Since we know the file list, which blocks they need, and in which volumes those blocks reside, we could make an analysis ahead of time, mapping out an order of files that’ll minimize volume cache lifetime. This approach will also tie in great with the warnings you’re proposing, as we now know how many volumes we’d need at one point. If any of the cache options clash with this, we’d be able to throw a warning (or maybe an error that can be ignored / lowered to a warning) that this configuration will require re-downloading in turn introducing redundant work and hurting performance.
I think that choosing strategy should be an option, with the “smart” ordering being the default. I still think the “large files first” provides value in that the analysis can be skipped, which for setups that have enough storage space for a large volume cache could benefit from.
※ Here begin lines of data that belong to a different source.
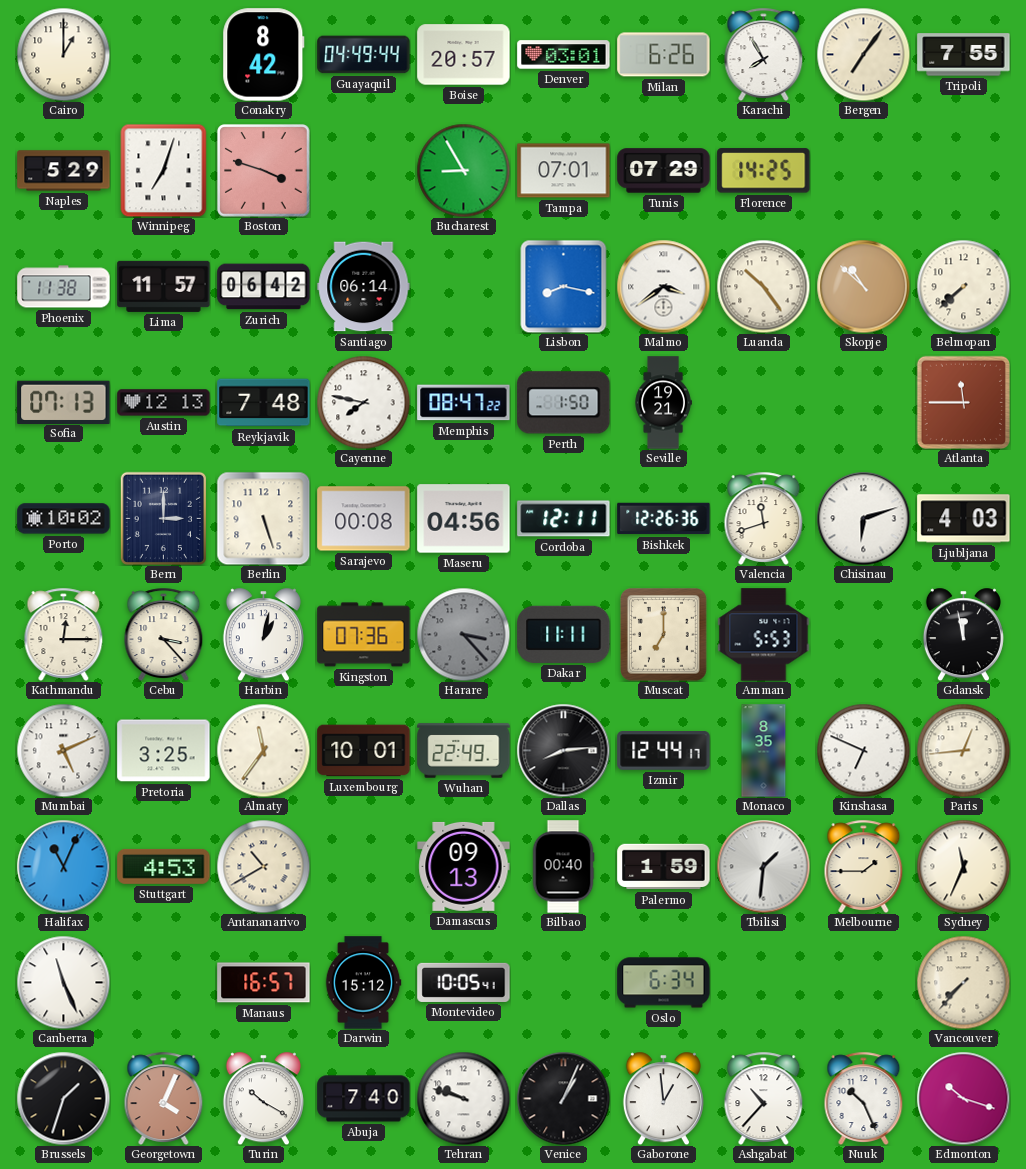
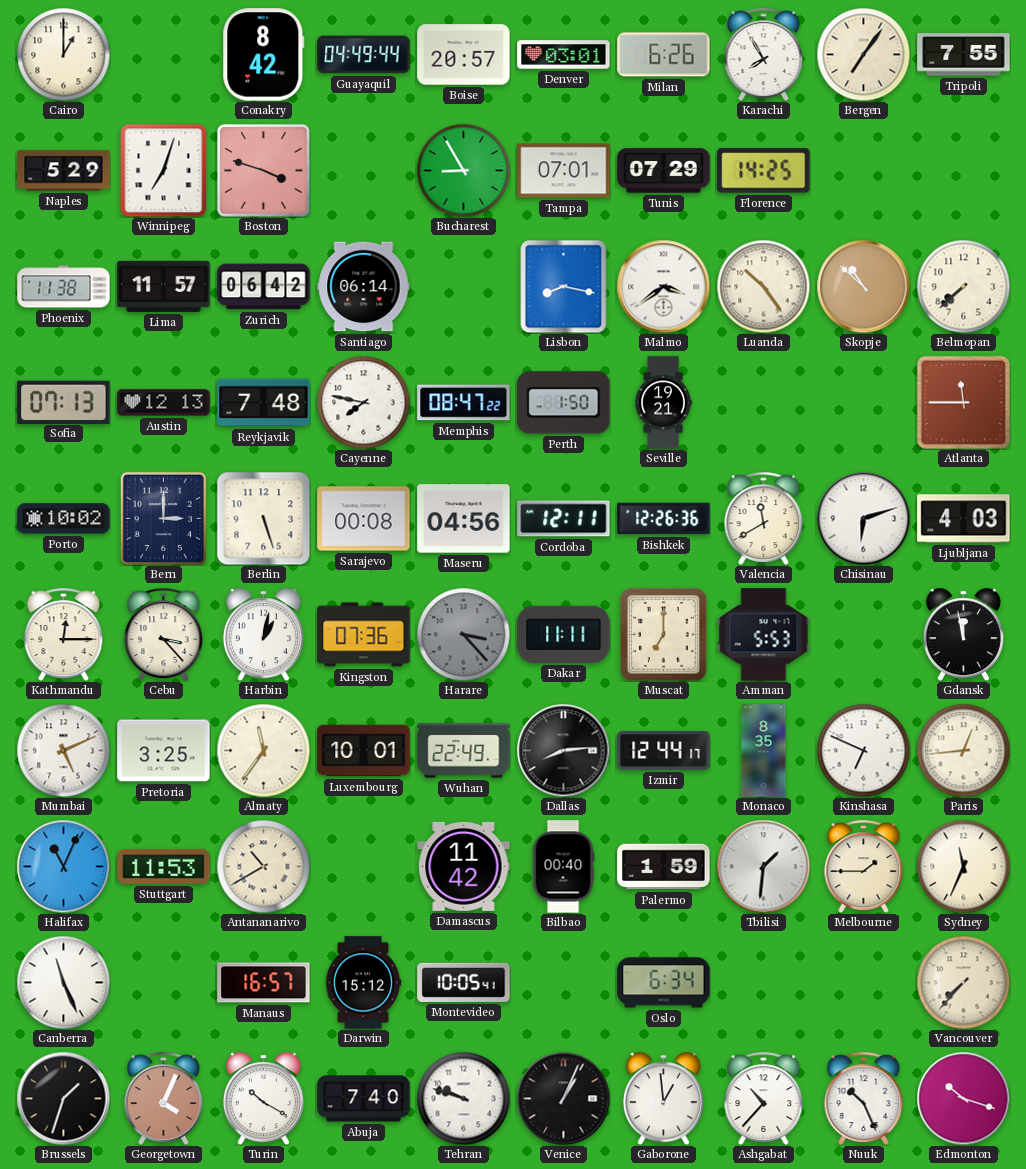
Valencia: 11:42 -> 11:40
Stuttgart: 4:53 -> 11:53
Damascus: 09:13 -> 11:42
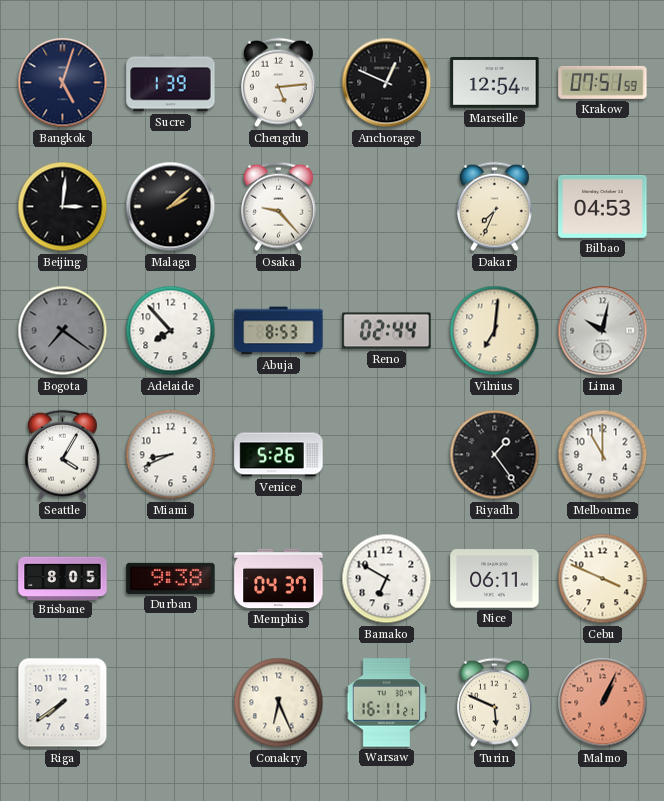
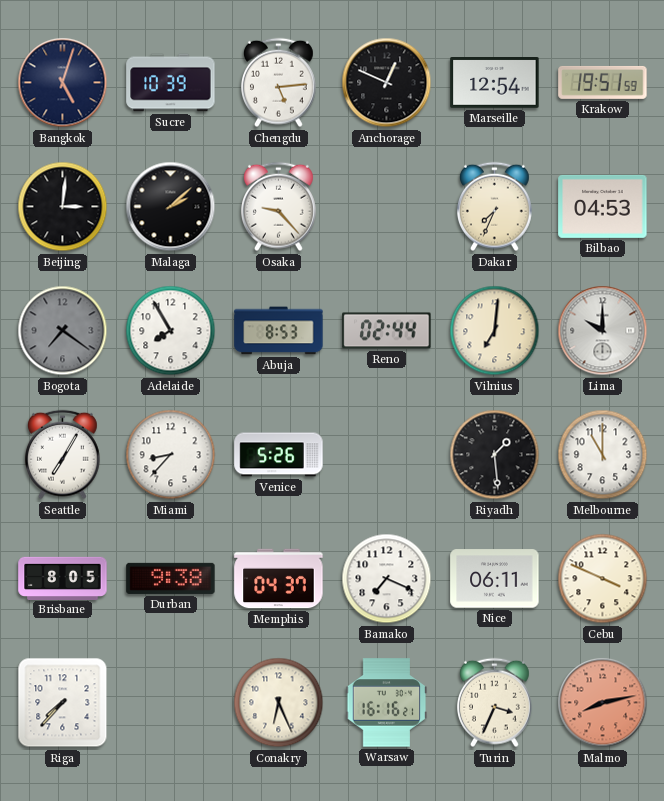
Sucre: 1:39 -> 10:39
Krakow: 07:51 -> 19:51
Adelaide: 7:53 -> 7:55
Lima: 10:02 -> 10:00
Seattle: 4:05 -> 7:05
Miami: 8:41 -> 8:37
Riyadh: 1:24 -> 1:29
Bamako: 6:50 -> 7:19
Riga: 7:39 -> 7:37
Warsaw: 16:11 -> 16:16
Turin: 5:49 -> 3:34
Malmo: 1:04 -> 8:13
I’d also add the “small files first” (may be better for some setups / backups) and “don’t care” (where the file list is just fetched as-is from the database).
Cache blowing past cache hint
Note that the option is only a hint to the cache: it may be unable to satisfy the hint, which will result in a higher consumption.
The VolumeManager keeps track of cached volumes. Whenever a request for a new block comes in, it checks whether the volume is already being requested or already is in cache. If it’s neither, then the cache hint is being evaluated: would requesting another volume exceed the cache hint? In which case we’ll wait until we can evict a volume.
When a volume is evicted from the VolumeManager, it may not necessarily be removed from the temp storage, as the VolumeDecompressor might still be in the process of decompressing blocks from the volume, deeming it unsafe to delete. It won’t be deleted until all references to the volume have been disposed. Eviction from the VolumeManager cache just disposes of its reference to the volume. Writing about it now, I guess it could be changed to the VolumeManager further spin locking on the reference count until all references hove been disposed, leaving the VolumeManager in charge of the final disposing.
So, to summarize: in its current form the option --restore-channel-buffer-size determines the block request burst rate and the number of requests in flight in between each step. This means that there can be --restore-channel-buffer-size times --dblock-size amount of ‘unaccounted’ in-flight cache storage in between the VolumeManager and the VolumeDecompressor.
Single file / small selection restore
In general, I’d agree with you, when looking at the core functionality. When there’s less room for parallelism, a parallel approach won’t benefit, it might actually be worse off.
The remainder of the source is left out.